In the records below, find each line containing the word "Kormányhivatal" and copy it.
-- Input follows --
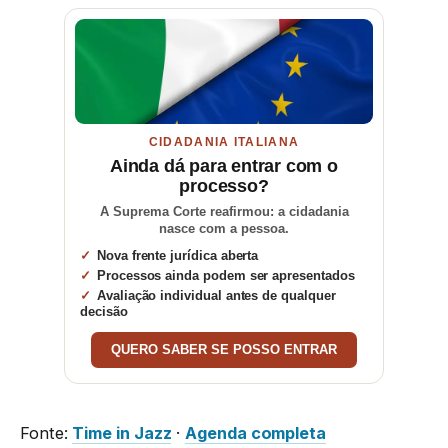
CIDADANIA ITALIANA
Ainda dá para entrar com o
processo?
A Suprema Corte reafirmou: a cidadania
nasce com a pessoa.
Nova frente jurídica aberta
Processos ainda podem ser apresentados
Avaliação individual antes de qualquer
decisão
QUERO SABER SE POSSO ENTRAR
Fonte:
Time in Jazz
·
Agenda completa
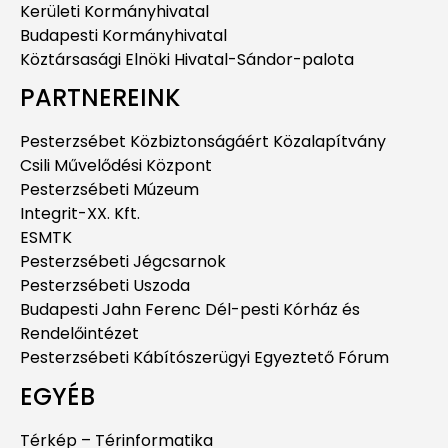
Kerületi Kormányhivatal
Budapesti Kormányhivatal
Köztársasági Elnöki Hivatal-Sándor-palota
PARTNEREINK
Pesterzsébet Közbiztonságáért Közalapítvány
Csili Művelődési Központ
Pesterzsébeti Múzeum
Integrit-XX. Kft.
ESMTK
Pesterzsébeti Jégcsarnok
Pesterzsébeti Uszoda
Budapesti Jahn Ferenc Dél-pesti Kórház és
Rendelőintézet
Pesterzsébeti Kábítószerügyi Egyeztető Fórum
EGYÉB
Térkép – Térinformatika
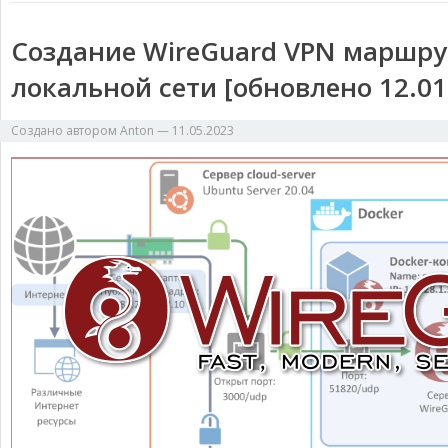
Создание WireGuard VPN маршр
локальной сети [обновлено 12.01
Создано автором
Anton
—
11.05.2023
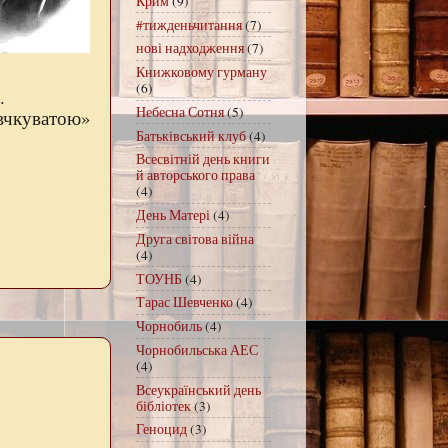
Крим
(9)
#тижденьчитання
(7)
нові надходження
(7)
Книжковому гурману
(6)
.
Небесна Сотня
(5)
чкуватою»
Батьківський клуб
(4)
Всесвітній день книги
й авторського права
(4)
День Матері
(4)
Друга світова війна
(4)
ТОУНБ
(4)
Тарас Шевченко
(4)
Чорнобиль
(4)
Чорнобильська АЕС
(4)
Всеукраїнський день
бібліотек
(3)
Геноцид
(3)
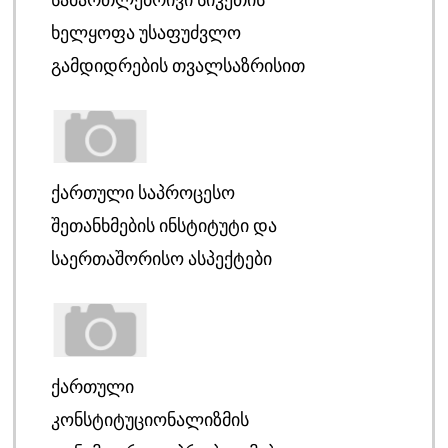
ᲮᲔᲚᲧᲝᲤᲐ ᲣᲡᲐᲤᲣᲫᲕᲚᲝ
ᲒᲐᲛᲓᲘᲓᲠᲔᲑᲘᲡ ᲗᲕᲐᲚᲡᲐᲖᲠᲘᲡᲘᲗ
ᲥᲐᲠᲗᲣᲚᲘ ᲡᲐᲞᲠᲝᲪᲔᲡᲝ
ᲨᲔᲗᲐᲜᲮᲛᲔᲑᲘᲡ ᲘᲜᲡᲢᲘᲢᲣᲢᲘ ᲓᲐ
ᲡᲐᲔᲠᲗᲐᲨᲝᲠᲘᲡᲝ ᲐᲡᲞᲔᲥᲢᲔᲑᲘ
ᲥᲐᲠᲗᲣᲚᲘ
ᲙᲝᲜᲡᲢᲘᲢᲣᲪᲘᲝᲜᲐᲚᲘᲖᲛᲘᲡ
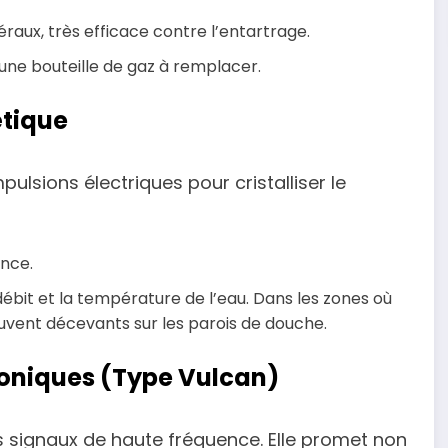
éraux, très efficace contre l’entartrage.
 une bouteille de gaz à remplacer.
étique
ulsions électriques pour cristalliser le
nce.
 débit et la température de l’eau. Dans les zones où
ouvent décevants sur les parois de douche.
roniques (Type Vulcan)
 signaux de haute fréquence. Elle promet non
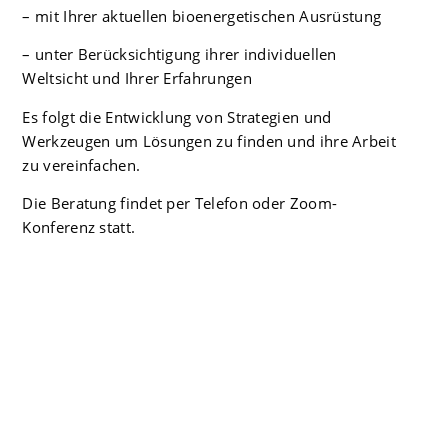
– mit Ihrer aktuellen bioenergetischen Ausrüstung
– unter Berücksichtigung ihrer individuellen
Weltsicht und Ihrer Erfahrungen
Es folgt die Entwicklung von Strategien und
Werkzeugen um Lösungen zu finden und ihre Arbeit
zu vereinfachen.
Die Beratung findet per Telefon oder Zoom-
Konferenz statt.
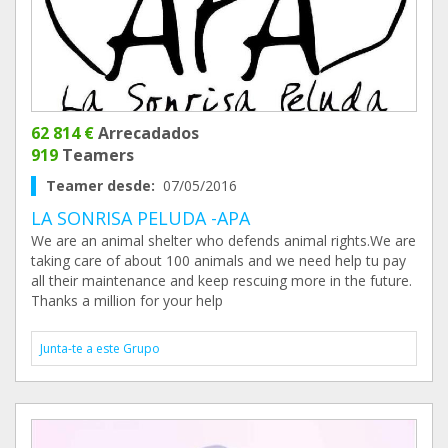
62 814 €
Arrecadados
919
Teamers
Teamer desde:
07/05/2016
LA SONRISA PELUDA -APA
We are an animal shelter who defends animal rights.We are
taking care of about 100 animals and we need help tu pay
all their maintenance and keep rescuing more in the future.
Thanks a million for your help
Junta-te a este Grupo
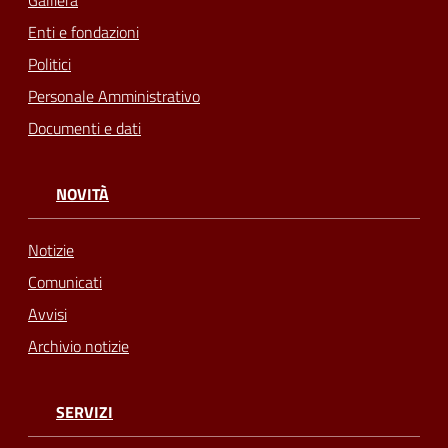
Galliera
Enti e fondazioni
Politici
Personale Amministrativo
Documenti e dati
NOVITÀ
Notizie
Comunicati
Avvisi
Archivio notizie
SERVIZI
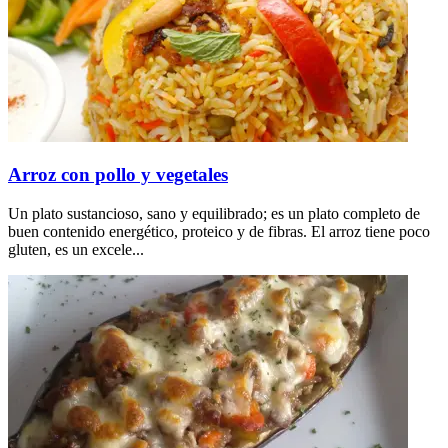
Arroz con pollo y vegetales
Un plato sustancioso, sano y equilibrado; es un plato completo de
buen contenido energético, proteico y de fibras. El arroz tiene poco
gluten, es un excele...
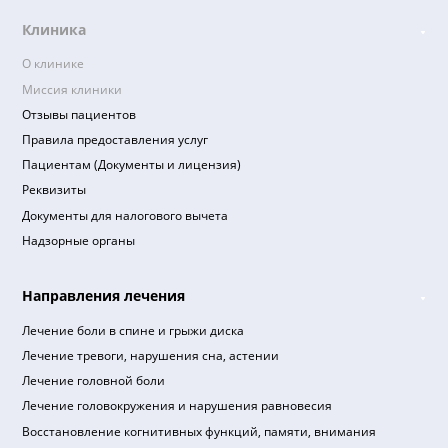
Я ознакомлен(а) и принимаю, согласие на
обработку
персональных данных
,
политика в отношении обработ
персональных данных
,
правила оказания платных
медицинских услуг
,
пользовательское соглашение
.
Клиника
О клинике
Миссия клиники
Отзывы пациентов
Правила предоставления услуг
Пациентам (Документы и лицензия)
Реквизиты
Документы для налогового вычета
-- Input concluded --
The answer
Kerületi Kormányhivatal
Budapesti Kormányhivatal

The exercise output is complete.